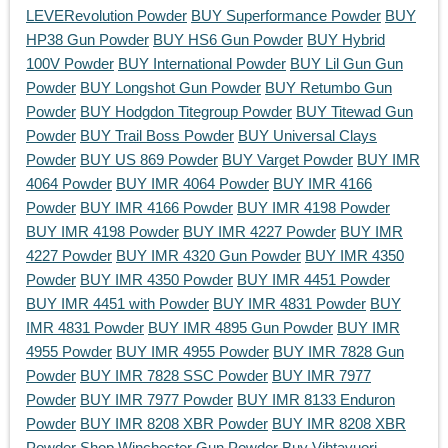
LEVERevolution Powder
BUY Superformance Powder
BUY
HP38 Gun Powder
BUY HS6 Gun Powder
BUY Hybrid
100V Powder
BUY International Powder
BUY Lil Gun Gun
Powder
BUY Longshot Gun Powder
BUY Retumbo Gun
Powder
BUY Hodgdon Titegroup Powder
BUY Titewad Gun
Powder
BUY Trail Boss Powder
BUY Universal Clays
Powder
BUY US 869 Powder
BUY Varget Powder
BUY IMR
4064 Powder
BUY IMR 4064 Powder
BUY IMR 4166
Powder
BUY IMR 4166 Powder
BUY IMR 4198 Powder
BUY IMR 4198 Powder
BUY IMR 4227 Powder
BUY IMR
4227 Powder
BUY IMR 4320 Gun Powder
BUY IMR 4350
Powder
BUY IMR 4350 Powder
BUY IMR 4451 Powder
BUY IMR 4451 with Powder
BUY IMR 4831 Powder
BUY
IMR 4831 Powder
BUY IMR 4895 Gun Powder
BUY IMR
4955 Powder
BUY IMR 4955 Powder
BUY IMR 7828 Gun
Powder
BUY IMR 7828 SSC Powder
BUY IMR 7977
Powder
BUY IMR 7977 Powder
BUY IMR 8133 Enduron
Powder
BUY IMR 8208 XBR Powder
BUY IMR 8208 XBR
Powder
Shop Winchester Gun Powder
Buy Vihtavuori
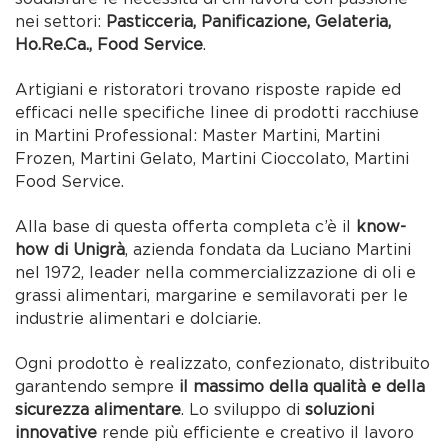
nei settori:
Pasticceria, Panificazione, Gelateria,
Ho.Re.Ca., Food Service
.
Artigiani e ristoratori trovano risposte rapide ed
efficaci nelle specifiche linee di prodotti racchiuse
in Martini Professional: Master Martini, Martini
Frozen, Martini Gelato, Martini Cioccolato, Martini
Food Service.
Alla base di questa offerta completa c’è il
know-
how di Unigrà
, azienda fondata da Luciano Martini
nel 1972, leader nella commercializzazione di oli e
grassi alimentari, margarine e semilavorati per le
industrie alimentari e dolciarie.
Ogni prodotto è realizzato, confezionato, distribuito
garantendo sempre
il massimo della qualità e della
sicurezza alimentare
. Lo sviluppo di
soluzioni
innovative
rende più efficiente e creativo il lavoro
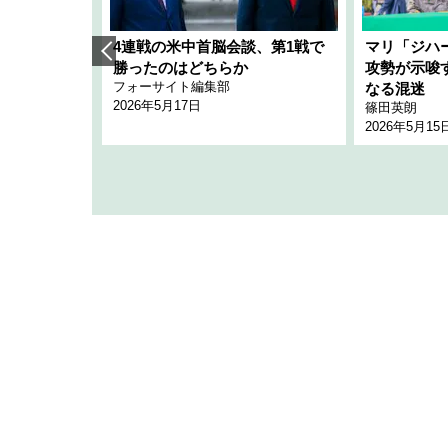
艦隊」構想
4連戦の米中首脳会談、第1戦で
マリ「ジハ
「空白」
勝ったのはどちらか
攻勢が示唆
フォーサイト編集部
のか
なる混迷
2026年5月17日
篠田英朗
2026年5月15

**Work item**. Go through the entries and retype each one exactly, skipping any image.

**Answer space**.
LEVERevolution Powder
BUY Superformance Powder
BUY
HP38 Gun Powder
BUY HS6 Gun Powder
BUY Hybrid
100V Powder
BUY International Powder
BUY Lil Gun Gun
Powder
BUY Longshot Gun Powder
BUY Retumbo Gun
Powder
BUY Hodgdon Titegroup Powder
BUY Titewad Gun
Powder
BUY Trail Boss Powder
BUY Universal Clays
Powder
BUY US 869 Powder
BUY Varget Powder
BUY IMR
4064 Powder
BUY IMR 4064 Powder
BUY IMR 4166
Powder
BUY IMR 4166 Powder
BUY IMR 4198 Powder
BUY IMR 4198 Powder
BUY IMR 4227 Powder
BUY IMR
4227 Powder
BUY IMR 4320 Gun Powder
BUY IMR 4350
Powder
BUY IMR 4350 Powder
BUY IMR 4451 Powder
BUY IMR 4451 with Powder
BUY IMR 4831 Powder
BUY
IMR 4831 Powder
BUY IMR 4895 Gun Powder
BUY IMR
4955 Powder
BUY IMR 4955 Powder
BUY IMR 7828 Gun
Powder
BUY IMR 7828 SSC Powder
BUY IMR 7977
Powder
BUY IMR 7977 Powder
BUY IMR 8133 Enduron
Powder
BUY IMR 8208 XBR Powder
BUY IMR 8208 XBR
Powder
Shop Winchester Gun Powder
Buy Vihtavuori
nei settori:
Pasticceria, Panificazione, Gelateria,
Ho.Re.Ca., Food Service
.
Artigiani e ristoratori trovano risposte rapide ed
efficaci nelle specifiche linee di prodotti racchiuse
in Martini Professional: Master Martini, Martini
Frozen, Martini Gelato, Martini Cioccolato, Martini
Food Service.
Alla base di questa offerta completa c’è il
know-
how di Unigrà
, azienda fondata da Luciano Martini
nel 1972, leader nella commercializzazione di oli e
grassi alimentari, margarine e semilavorati per le
industrie alimentari e dolciarie.
Ogni prodotto è realizzato, confezionato, distribuito
garantendo sempre
il massimo della qualità e della
sicurezza alimentare
. Lo sviluppo di
soluzioni
innovative
rende più efficiente e creativo il lavoro
艦隊」構想
4連戦の米中首脳会談、第1戦で
マリ「ジハ
「空白」
勝ったのはどちらか
攻勢が示唆
フォーサイト編集部
のか
なる混迷
2026年5月17日
篠田英朗
2026年5月15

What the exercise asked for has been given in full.